II. Minor Release (e.g. v2.1.0)
Minor releases are how the bulk of the work produced gets shipped – lower priority bug fixes, new features, new components, non-breaking API changes, etc.
Unlike a major release, all minor releases should strive to maintain full backwards compatibility with the previous Bolt releases in that range (ex. 2.1.0 would maintain support for any 2.x release, 3.4.0 for any 3.x release, etc). This means that no required parts of the Bolt API should cease to function between minor releases.
Importantly, that's not to say that new parameters, methods, or even entire components can't be added in minor releases. Additionally, existing parameters can be deprecated (i.e. discouraged for future use and flagged for removal in the next major release), but all existing parameters must still continue to function as originally promised (ex. through the use of internal API adapters) until the next version of Bolt is released.
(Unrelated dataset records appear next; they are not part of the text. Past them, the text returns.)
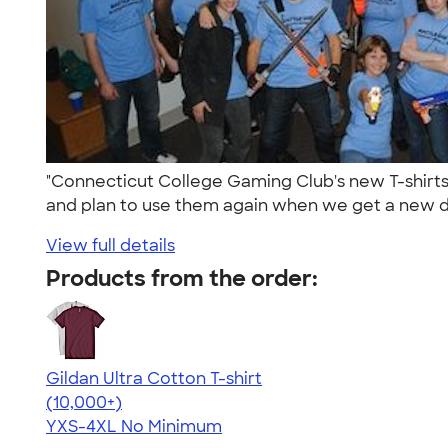
"Connecticut College Gaming Club's new T-shirts
and plan to use them again when we get a new de
View full details
Products from the order:
Gildan Ultra Cotton T-shirt
4.64
304307
(10,000+)
YXS-4XL
No Minimum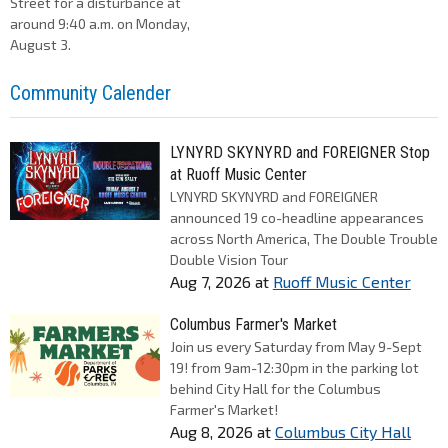
Street for a disturbance at
around 9:40 a.m. on Monday,
August 3.
Community Calender
LYNYRD SKYNYRD and FOREIGNER Stop
at Ruoff Music Center
LYNYRD SKYNYRD and FOREIGNER
announced 19 co-headline appearances
across North America, The Double Trouble
Double Vision Tour
Aug 7, 2026
at
Ruoff Music Center
Columbus Farmer's Market
Join us every Saturday from May 9-Sept
19! from 9am-12:30pm in the parking lot
behind City Hall for the Columbus
Farmer's Market!
Aug 8, 2026
at
Columbus City Hall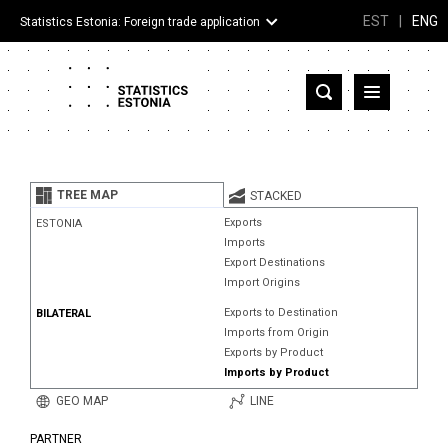
EST
|
ENG
Statistics Estonia: Foreign trade application
Estonia
Partner countries and territories
TREE MAP
STACKED
Products
Exports
ESTONIA
Imports
Visualizations
Export Destinations
Import Origins
About
Exports to Destination
BILATERAL
Imports from Origin
Exports by Product
Imports by Product
GEO MAP
LINE
PARTNER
- The integration branch (master) is merged into the latest release branch (e.g. release/2.x).
- A minor release is published on Bolt
- The release is frozen to new features and will accept bug fixes only. Any new features should be deferred to a later release.
- Release notes are made available in draft form.
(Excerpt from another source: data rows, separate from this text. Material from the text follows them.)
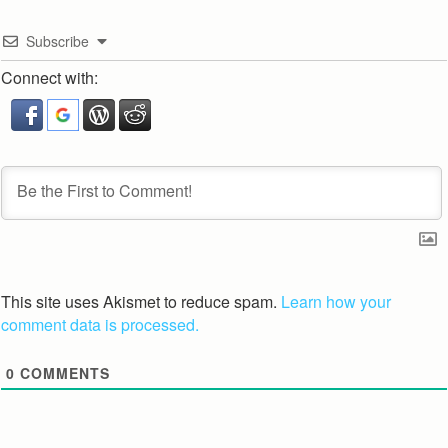
Subscribe
Connect with:
This site uses Akismet to reduce spam.
Learn how your
comment data is processed.
0
COMMENTS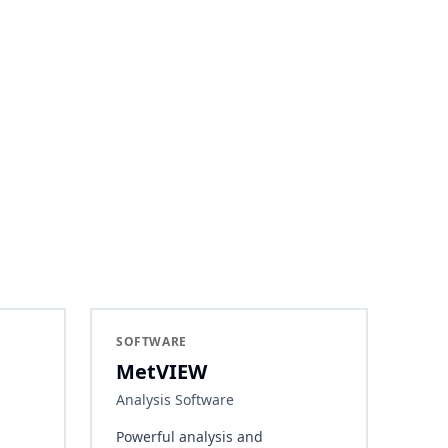
SOFTWARE
MetVIEW
Analysis Software
Powerful analysis and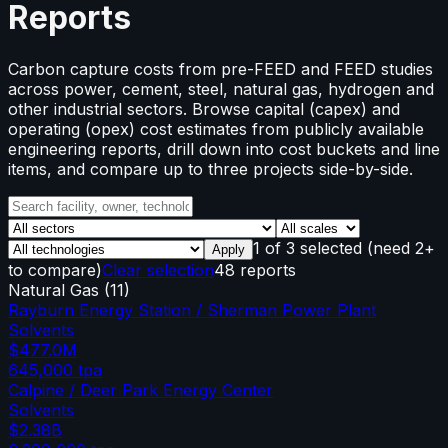
Reports
Carbon capture costs from pre-FEED and FEED studies
across power, cement, steel, natural gas, hydrogen and
other industrial sectors. Browse capital (capex) and
operating (opex) cost estimates from publicly available
engineering reports, drill down into cost buckets and line
items, and compare up to three projects side-by-side.
1
of
3
selected
(need 2+
Apply
to compare)
Clear selection
48 reports
Natural Gas
(
11
)
Rayburn Energy Station / Sherman Power Plant
Solvents
$477.0M
645,000
tpa
Calpine / Deer Park Energy Center
Solvents
$2.38B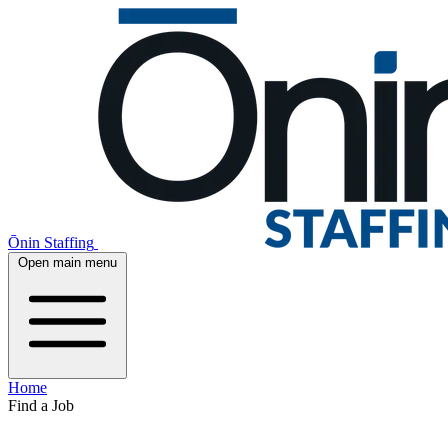
Ōnin Staffing
Open main menu
Home
Find a Job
- Regression testing is performed by the QA team in Pattern Lab using the Bolt Version Selector. Any reported bugs are separated into two categories:
- Regressions - bugs that DO NOT appear in the previous minor release. These are considered release blocking and should be addressed before proceeding with the full release.
- Production bugs - bugs that DO appear in the previous minor release. These are not considered release blocking and should be triaged based on severity.
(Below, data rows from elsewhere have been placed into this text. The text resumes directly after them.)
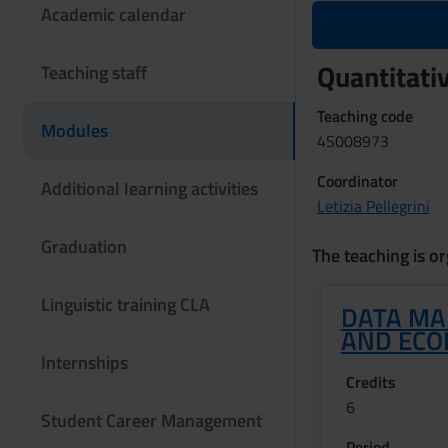
Academic calendar
Quantitati
Teaching staff
Teaching code
Modules
4S008973
Coordinator
Additional learning activities
Letizia Pellegrini
Graduation
The teaching is or
Linguistic training CLA
DATA MA
AND ECO
Internships
Credits
6
Student Career Management
Period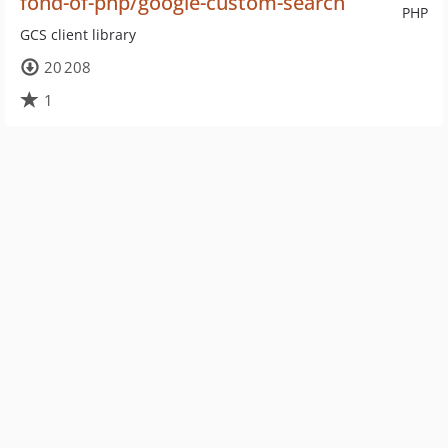
fond-of-php/google-custom-search
PHP
GCS client library
20 208
1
- When a minor release fails QA in Bolt's Pattern Lab
- Each bug is addressed on a bugfix branch that is based on and merged directly back into the release branch.
- Once all bugs have been fixed, a hotfix/point release is made.
- When a minor release passes QA in Pattern Lab
- it's integrated into a single Drupal site (typically on pega.com first) and staged on a feature branch.
- As part of this integration, Drupal developers should remove usage of deprecated features to ease the upgrade to the next major release.
- Regression testing is performed by QA in Drupal. As before, any bugs are designated as either regression and production bugs, with regressions given highest priority.
- For any additional bugs, a new hotfix/point release is made.
- When a minor release passes QA in the first Drupal site to integrate it
- The feature branch is merged into the integration branch in Drupal.
- Bolt release notes are published.
- A release announcement email is sent.
III. Major Release (e.g. v3.0.0)
A major release is defined as any release that removes or changes some form of backwards compatibility with the previous releases (ex. APIs previously deprecated will stop working) and some amount of developer work is typically required. Major releases will often also include significant new features or structural changes, though strictly speaking such major features aren't necessary.
Release Steps Major releases follow the same steps as for a minor release with the following differences:
- A new release branch is created for the release (e.g. release/3.x)
- Major new features are made on feature branches originating from and merging into this branch
- The previous release branch are periodically merged into this new branch
- Support for deprecated features is removed on this branch
- A release candidate (or "RC", e.g. v3.0.0-rc0) may be used to evaluate the release and test integration
- Unlike a full release, an RC does not start a feature freeze, although significant changes should be minimized at this point
- When a major release is published, the previous major release (e.g. 2.x when 3.x is being published) goes into maintenance mode (no new features – only hotfixes as needed) and the previous major release before that (e.g. 1.x when 3.x is being published) is considered end-of-life and is no longer supported.